Pau Monterde,  Daniela Goldin Folena e  Paologiovanni Maione rivolgono la loro attenzione ai modelli teatrali e poetici del passato più recente e tentano di ricostruire il dialogo tra generi e maestranze. Monterde rintraccia  in un libretto scritto per la compagnia Grimani, la Fondazione di Venezia, un rinnovamento del genere operistico laddove introduce simultaneamente parti serie, mezzi caratteri e parti buffe, dando un primato alla drammaturgia sul libretto e sullo spartito. Folena s’interroga sulla consapevolezza da parte di Goldoni di una funzionalità dei suoi libretti e sui modelli teatrali e poetici da lui adoperati. L’esito del suo lavoro comprova come fin dai primi anni del Settecento  fosse diffuso un buon artigianato librettistico dal punto di vista formale e come Goldoni dimostri una sensibilità ritmico-prosodica innata, con un orecchio attento a Chiabrera, Guarini, Tasso e tanti altri. Maione partendo dal sistema della commedja pe mmuseca dimostra come le straordinarie architetture goldoniane siano il punto d’arrivo di un vivace fermento già in atto e solo alla ricerca di un approdo definitivo, e come la scena napoletana farà tesoro degli insegnamenti del drammaturgo che a sua volta rappresenterà un modello da emulare e inseguire.

Elena Carbonell Graells prende in esame le edizioni settecentesche dei drammi giocosi per musica in scena nel XVIII secolo al Teatro di Barcellona. I libretti, conservati oggi in diverse biblioteche e archivi spagnoli, datati tra il 1750 e il 1800, costituiscono un corpus documentario omogeneo e si presentano tutti con lo stesso formato di stampa in ottavo, maneggevoli, con una strutturazione analoga dei contenuti e  con scarse variazioni. All’interno  le stampe presentano sulla pagina sinistra una versione italiana   e  a destra quella in spagnolo; seguono indicazioni del titolo, dei personaggi, i nomi dei cantanti, manca però nella maggior parte il nome di Goldoni. Solo in due casi è riportato lo pseudonimo arcadico di Goldoni ‹‹Polisseno Fegejo››. Le ragioni di queste omissioni potrebbero essere ricondotte − afferma la studiosa − alla preminenza nel teatro spagnolo degli interpreti sugli autori, alla polemica tra musica e parola (compositore/commediografo) o al fatto che i drammi giocosi arrivati a Barcellona risultino essere delle “variazioni” e quindi non attribuibili ad una sola mano. Questa omissione, secondo Graells, non sminuirebbe la notorietà del commediografo veneziano del quale di lì a poco avrebbero tutti  ricordato il nome e cognome. Corredano il saggio tre appendici che riportano: la ricostruzione delle locandine, i nomi dei compositori e la riproduzione di due brani comici de Il Conte Caramella di Carlo Goldoni.

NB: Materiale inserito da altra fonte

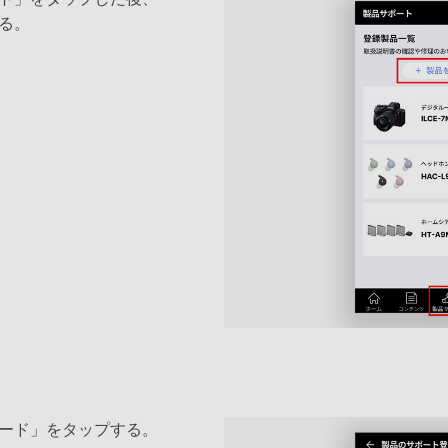
る。
ード」をタップする。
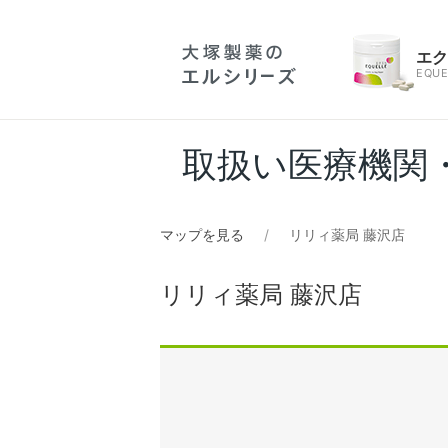
エ
EQUE
取扱い医療機関
マップを見る
リリィ薬局 藤沢店
リリィ薬局 藤沢店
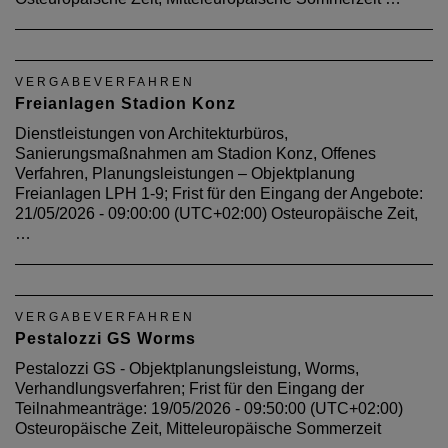
VERGABEVERFAHREN
Freianlagen Stadion Konz
Dienstleistungen von Architekturbüros,
Sanierungsmaßnahmen am Stadion Konz, Offenes
Verfahren, Planungsleistungen – Objektplanung
Freianlagen LPH 1-9; Frist für den Eingang der Angebote:
21/05/2026 - 09:00:00 (UTC+02:00) Osteuropäische Zeit,
…
VERGABEVERFAHREN
Pestalozzi GS Worms
Pestalozzi GS - Objektplanungsleistung, Worms,
Verhandlungsverfahren; Frist für den Eingang der
Teilnahmeanträge: 19/05/2026 - 09:50:00 (UTC+02:00)
Osteuropäische Zeit, Mitteleuropäische Sommerzeit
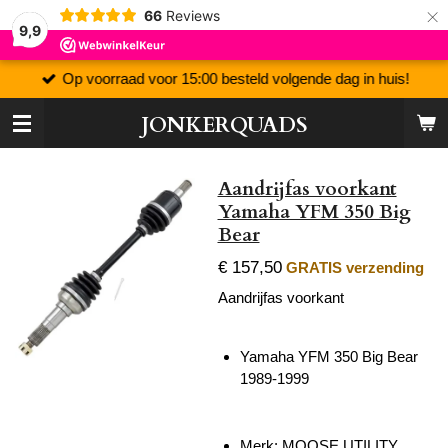
×
66
Reviews
9,9
Op voorraad voor 15:00 besteld volgende dag in huis!
JONKERQUADS
Aandrijfas voorkant
Yamaha YFM 350 Big
Bear
€ 157,50
GRATIS verzending
Aandrijfas voorkant
Yamaha YFM 350 Big Bear
1989-1999
Merk: MOOSE UTILITY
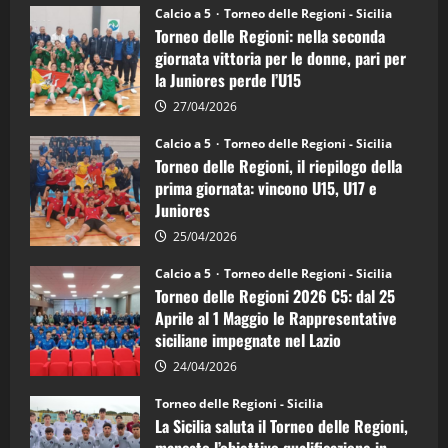
Torneo
Calcio a 5
Torneo delle Regioni - Sicilia
delle
Torneo delle Regioni: nella seconda
Regioni
di
giornata vittoria per le donne, pari per
calcio
la Juniores perde l’U15
a
5:
la
27/04/2026
Sicilia
Juniores
Calcio a 5
Torneo delle Regioni - Sicilia
è
Torneo delle Regioni, il riepilogo della
vicecampione
d’Italia
prima giornata: vincono U15, U17 e
Juniores
25/04/2026
Calcio a 5
Torneo delle Regioni - Sicilia
Torneo delle Regioni 2026 C5: dal 25
Aprile al 1 Maggio le Rappresentative
siciliane impegnate nel Lazio
24/04/2026
Torneo delle Regioni - Sicilia
La Sicilia saluta il Torneo delle Regioni,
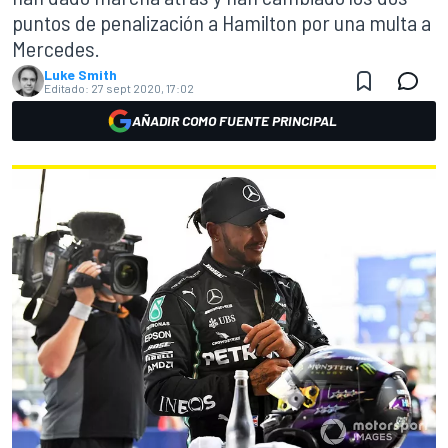
puntos de penalización a Hamilton por una multa a
Mercedes.
Luke Smith
Editado:
27 sept 2020, 17:02
AÑADIR COMO FUENTE PRINCIPAL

Gli interventi di Francesc Cortès, Josep Joaquim Esteve, Germán Labrador López de Azcona, Andrea Fabiano, Rachel Cowgill, Saskia Willaert, Michele Calella, Dajana Kocevar affrontano il problema delle attribuzioni vere, false  o presunte dei libretti melodrammatici. Victor Sánchez Sánchez affronta il problema relativo a la Finta semplice di Mozart, un falso goldoniano. Cortès prende in esame La buona figliuola e Gli uccellatori. López de Azcona dimostra come questi testi melodrammatici interagiscono con le diverse realtà con cui entrano in contatto e come i libretti goldoniani abbiano avuto un ruolo importante nella genesi e nell’affermazione del “género chico” noto come “zarzuela”. Esempi di questo genere sono rintracciabili ne La buena muchacha di Pau Esteve (La buona figliuola di Piccinni), La feria de Valdemoro  (Il mercato di Malmantile).

Altro contributo di particolare importanza è quello proposto da Daniel Brandeburg che ricostruisce la genesi e la formazione della compagnia d’opera buffa della famiglia Baglioni incaricata di portare sulle scene dei teatri europei il repertorio goldoniano.